◆ Exercise aim ◆
Search the records for the word "設定項目を検索". Copy every line where it appears.

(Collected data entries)
- Opening Delimiter -
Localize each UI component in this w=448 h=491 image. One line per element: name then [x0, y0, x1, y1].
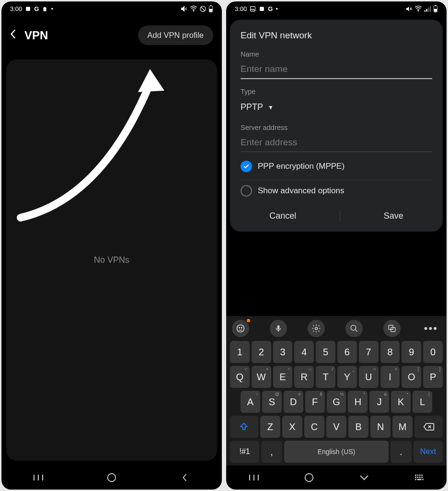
key-p[interactable]: P]: [423, 366, 443, 388]
save-button[interactable]: Save: [369, 206, 418, 226]
key-u[interactable]: U<: [359, 366, 379, 388]
svg-point-20: [241, 327, 242, 328]
svg-rect-37: [422, 479, 424, 480]
svg-rect-28: [417, 475, 418, 476]
key-l[interactable]: L(: [413, 391, 432, 413]
keyboard-row-numbers: 1234567890: [228, 341, 445, 363]
type-label: Type: [241, 88, 432, 95]
key-4[interactable]: 4: [294, 341, 314, 363]
nav-home[interactable]: [302, 470, 316, 485]
key-e[interactable]: E÷: [273, 366, 293, 388]
status-bar: 3:00 G •: [226, 1, 447, 16]
vpn-list-card: No VPNs: [6, 59, 217, 461]
cancel-button[interactable]: Cancel: [255, 206, 310, 226]
nav-back[interactable]: [178, 470, 192, 485]
svg-rect-12: [426, 9, 427, 12]
key-o[interactable]: O[: [402, 366, 421, 388]
key-f[interactable]: F$: [305, 391, 325, 413]
nav-recents[interactable]: [31, 470, 46, 485]
key-v[interactable]: V: [326, 416, 346, 438]
ppp-encryption-checkbox[interactable]: PPP encryption (MPPE): [241, 156, 432, 177]
key-w[interactable]: W×: [252, 366, 271, 388]
svg-point-1: [193, 11, 194, 11]
no-data-icon: [199, 5, 207, 12]
space-key[interactable]: English (US): [284, 441, 389, 463]
status-google-icon: G: [268, 5, 273, 12]
battery-icon: [433, 5, 438, 12]
key-x[interactable]: X: [282, 416, 302, 438]
key-q[interactable]: Q+: [230, 366, 250, 388]
phone-right: 3:00 G • Edit VPN network Name Type PPTP…: [226, 1, 447, 490]
svg-rect-4: [210, 5, 212, 6]
translate-button[interactable]: [383, 320, 401, 337]
keyboard-settings-button[interactable]: [308, 320, 325, 337]
svg-rect-31: [415, 477, 416, 478]
key-s[interactable]: S@: [262, 391, 282, 413]
key-a[interactable]: A!: [241, 391, 260, 413]
key-7[interactable]: 7: [359, 341, 379, 363]
name-label: Name: [241, 50, 432, 58]
next-key[interactable]: Next: [414, 441, 443, 463]
edit-vpn-dialog: Edit VPN network Name Type PPTP ▼ Server…: [230, 20, 443, 232]
voice-input-button[interactable]: [270, 320, 287, 337]
status-more-dot: •: [276, 5, 278, 12]
nav-home[interactable]: [104, 470, 119, 485]
key-z[interactable]: Z: [260, 416, 280, 438]
key-k[interactable]: K*: [391, 391, 411, 413]
key-3[interactable]: 3: [273, 341, 293, 363]
key-h[interactable]: H^: [348, 391, 368, 413]
key-5[interactable]: 5: [316, 341, 335, 363]
backspace-key[interactable]: [414, 416, 443, 438]
key-j[interactable]: J&: [369, 391, 389, 413]
svg-rect-30: [421, 475, 423, 476]
key-n[interactable]: N: [370, 416, 391, 438]
key-1[interactable]: 1: [230, 341, 250, 363]
key-r[interactable]: R=: [294, 366, 314, 388]
mute-icon: [181, 5, 188, 12]
emoji-button[interactable]: [232, 320, 249, 337]
svg-rect-8: [251, 6, 255, 11]
svg-rect-13: [428, 7, 429, 12]
key-9[interactable]: 9: [402, 341, 421, 363]
svg-rect-17: [434, 9, 437, 12]
keyboard-more-button[interactable]: •••: [421, 322, 441, 335]
nav-recents[interactable]: [247, 470, 261, 485]
key-m[interactable]: M: [392, 416, 413, 438]
empty-state-text: No VPNs: [94, 255, 129, 265]
svg-rect-9: [260, 7, 264, 11]
nav-keyboard-switch[interactable]: [412, 470, 426, 485]
key-8[interactable]: 8: [380, 341, 400, 363]
key-d[interactable]: D#: [284, 391, 303, 413]
action-separator: [340, 211, 340, 222]
svg-rect-5: [209, 9, 212, 12]
status-app-icon: [259, 6, 265, 12]
period-key[interactable]: .: [391, 441, 412, 463]
comma-key[interactable]: ,: [261, 441, 282, 463]
key-0[interactable]: 0: [423, 341, 443, 363]
key-b[interactable]: B: [348, 416, 368, 438]
name-input[interactable]: [241, 62, 432, 79]
nav-hide-keyboard[interactable]: [357, 470, 371, 485]
key-6[interactable]: 6: [337, 341, 357, 363]
mute-icon: [405, 5, 413, 12]
type-select[interactable]: PPTP ▼: [241, 99, 432, 119]
key-y[interactable]: Y_: [337, 366, 357, 388]
advanced-options-checkbox[interactable]: Show advanced options: [241, 180, 432, 201]
key-t[interactable]: T/: [316, 366, 335, 388]
ppp-label: PPP encryption (MPPE): [258, 162, 345, 171]
signal-icon: [424, 5, 431, 12]
symbols-key[interactable]: !#1: [230, 441, 259, 463]
key-c[interactable]: C: [304, 416, 324, 438]
add-vpn-profile-button[interactable]: Add VPN profile: [138, 25, 213, 45]
back-button[interactable]: [10, 29, 17, 42]
server-address-input[interactable]: [241, 135, 432, 152]
key-2[interactable]: 2: [252, 341, 271, 363]
svg-rect-35: [415, 479, 416, 480]
phone-left: 3:00 G • VPN Add VPN profile No VPNs: [1, 1, 222, 490]
keyboard-search-button[interactable]: [345, 320, 363, 337]
key-i[interactable]: I>: [380, 366, 400, 388]
svg-rect-16: [435, 5, 437, 6]
shift-key[interactable]: [230, 416, 258, 438]
annotation-arrow: [16, 64, 169, 232]
key-g[interactable]: G%: [327, 391, 346, 413]
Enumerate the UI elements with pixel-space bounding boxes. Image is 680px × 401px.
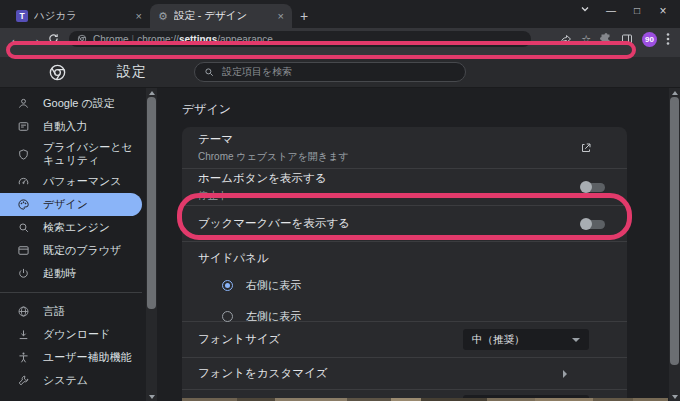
chrome-logo-icon bbox=[48, 63, 67, 82]
back-button[interactable]: ← bbox=[10, 33, 22, 45]
gear-icon: ⚙ bbox=[158, 11, 168, 22]
sidebar-label: パフォーマンス bbox=[43, 174, 122, 189]
sidebar-label: ダウンロード bbox=[43, 327, 110, 342]
tab-strip: T ハジカラ × ⚙ 設定 - デザイン × + bbox=[8, 4, 316, 28]
tab-hajikara[interactable]: T ハジカラ × bbox=[8, 4, 150, 28]
side-panel-icon[interactable] bbox=[621, 33, 633, 45]
new-tab-button[interactable]: + bbox=[292, 4, 316, 28]
bookmarks-bar-toggle-off[interactable] bbox=[580, 218, 606, 230]
show-bookmarks-bar-row[interactable]: ブックマークバーを表示する bbox=[182, 205, 627, 241]
site-favicon: T bbox=[16, 10, 28, 22]
sidebar-item-autofill[interactable]: 自動入力 bbox=[0, 115, 142, 138]
close-tab-icon[interactable]: × bbox=[278, 11, 284, 22]
search-icon bbox=[204, 67, 214, 77]
dropdown-arrow-icon bbox=[572, 338, 580, 342]
kebab-menu-icon[interactable] bbox=[666, 32, 670, 46]
window-controls: — □ × bbox=[572, 1, 676, 21]
sidebar-label: Google の設定 bbox=[43, 96, 115, 111]
sidebar-item-default-browser[interactable]: 既定のブラウザ bbox=[0, 239, 142, 262]
theme-subtitle: Chrome ウェブストアを開きます bbox=[198, 150, 580, 164]
close-tab-icon[interactable]: × bbox=[136, 11, 142, 22]
settings-sidebar: Google の設定 自動入力 プライバシーとセキュリティ パフォーマンス デザ… bbox=[0, 88, 158, 401]
forward-button[interactable]: → bbox=[29, 33, 41, 45]
radio-label: 右側に表示 bbox=[246, 278, 301, 293]
page-title: 設定 bbox=[117, 63, 147, 81]
radio-unselected-icon[interactable] bbox=[222, 311, 233, 322]
sidebar-item-search-engine[interactable]: 検索エンジン bbox=[0, 216, 142, 239]
settings-content: デザイン テーマ Chrome ウェブストアを開きます ホームボタンを表示する … bbox=[158, 88, 680, 401]
scroll-down-icon[interactable] bbox=[146, 392, 157, 401]
section-heading: デザイン bbox=[182, 101, 680, 118]
maximize-button[interactable]: □ bbox=[624, 1, 650, 21]
side-panel-section: サイドパネル 右側に表示 左側に表示 bbox=[182, 241, 627, 321]
sidebar-item-downloads[interactable]: ダウンロード bbox=[0, 323, 142, 346]
bookmarks-bar-title: ブックマークバーを表示する bbox=[198, 216, 580, 231]
theme-row[interactable]: テーマ Chrome ウェブストアを開きます bbox=[182, 127, 627, 168]
sidebar-label: 自動入力 bbox=[43, 119, 87, 134]
minimize-button[interactable]: — bbox=[598, 1, 624, 21]
radio-selected-icon[interactable] bbox=[222, 280, 233, 291]
extension-icon[interactable] bbox=[600, 33, 612, 45]
sidebar-label: プライバシーとセキュリティ bbox=[43, 141, 142, 167]
radio-option-right[interactable]: 右側に表示 bbox=[198, 278, 611, 293]
power-icon bbox=[17, 267, 31, 280]
reload-button[interactable] bbox=[48, 33, 59, 46]
sidebar-label: 起動時 bbox=[43, 266, 76, 281]
font-size-select[interactable]: 中（推奨） bbox=[463, 329, 589, 350]
home-button-title: ホームボタンを表示する bbox=[198, 171, 580, 186]
font-size-row: フォントサイズ 中（推奨） bbox=[182, 321, 627, 357]
scroll-up-icon[interactable] bbox=[146, 88, 157, 97]
sidebar-item-google-settings[interactable]: Google の設定 bbox=[0, 92, 142, 115]
settings-search-input[interactable]: 設定項目を検索 bbox=[194, 62, 466, 82]
sidebar-label: 既定のブラウザ bbox=[43, 243, 121, 258]
sidebar-item-privacy[interactable]: プライバシーとセキュリティ bbox=[0, 138, 142, 170]
content-scrollbar[interactable] bbox=[669, 88, 680, 401]
title-bar: T ハジカラ × ⚙ 設定 - デザイン × + — □ × bbox=[0, 0, 680, 28]
show-home-button-row[interactable]: ホームボタンを表示する 停止中 bbox=[182, 168, 627, 205]
tab-search-icon[interactable] bbox=[572, 1, 598, 21]
profile-avatar-badge[interactable]: 90 bbox=[642, 32, 657, 47]
scrollbar-thumb[interactable] bbox=[670, 97, 679, 365]
home-button-toggle-off[interactable] bbox=[580, 181, 606, 193]
home-button-status: 停止中 bbox=[198, 189, 580, 203]
globe-icon bbox=[17, 305, 31, 318]
wrench-icon bbox=[17, 374, 31, 387]
sidebar-item-appearance[interactable]: デザイン bbox=[0, 193, 142, 216]
sidebar-label: 検索エンジン bbox=[43, 220, 110, 235]
sidebar-label: ユーザー補助機能 bbox=[43, 350, 132, 365]
sidebar-item-on-startup[interactable]: 起動時 bbox=[0, 262, 142, 285]
sidebar-item-performance[interactable]: パフォーマンス bbox=[0, 170, 142, 193]
customize-fonts-row[interactable]: フォントをカスタマイズ bbox=[182, 357, 627, 389]
side-panel-title: サイドパネル bbox=[198, 251, 611, 266]
person-icon bbox=[17, 97, 31, 110]
sidebar-item-system[interactable]: システム bbox=[0, 369, 142, 392]
tab-settings-appearance[interactable]: ⚙ 設定 - デザイン × bbox=[150, 4, 292, 28]
tab-title: ハジカラ bbox=[34, 9, 130, 23]
sidebar-item-languages[interactable]: 言語 bbox=[0, 300, 142, 323]
radio-label: 左側に表示 bbox=[246, 309, 301, 324]
address-bar[interactable]: Chrome|chrome://settings/appearance bbox=[69, 31, 531, 47]
settings-header: 設定 設定項目を検索 bbox=[0, 57, 680, 88]
sidebar-label: 言語 bbox=[43, 304, 65, 319]
palette-icon bbox=[17, 198, 31, 211]
scroll-up-icon[interactable] bbox=[669, 88, 680, 97]
close-window-button[interactable]: × bbox=[650, 1, 676, 21]
sidebar-scrollbar[interactable] bbox=[146, 88, 157, 401]
url-text: Chrome|chrome://settings/appearance bbox=[93, 34, 273, 45]
search-icon bbox=[17, 221, 31, 234]
sidebar-item-accessibility[interactable]: ユーザー補助機能 bbox=[0, 346, 142, 369]
theme-title: テーマ bbox=[198, 132, 580, 147]
sidebar-label: システム bbox=[43, 373, 88, 388]
browser-window-icon bbox=[17, 244, 31, 257]
download-icon bbox=[17, 328, 31, 341]
bookmarks-bar bbox=[0, 50, 680, 57]
font-size-value: 中（推奨） bbox=[472, 333, 525, 347]
scrollbar-thumb[interactable] bbox=[147, 97, 156, 309]
external-link-icon[interactable] bbox=[580, 142, 592, 154]
bookmark-star-icon[interactable]: ☆ bbox=[581, 34, 591, 45]
autofill-icon bbox=[17, 120, 31, 133]
site-info-icon[interactable] bbox=[77, 34, 87, 44]
scroll-down-icon[interactable] bbox=[669, 392, 680, 401]
tab-title: 設定 - デザイン bbox=[174, 9, 272, 23]
share-icon[interactable] bbox=[560, 33, 572, 45]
- Closing Delimiter -
◆ Written solution ◆
settings-search-input[interactable]: 設定項目を検索 bbox=[194, 62, 466, 82]
settings-header: 設定 設定項目を検索 bbox=[0, 57, 680, 88]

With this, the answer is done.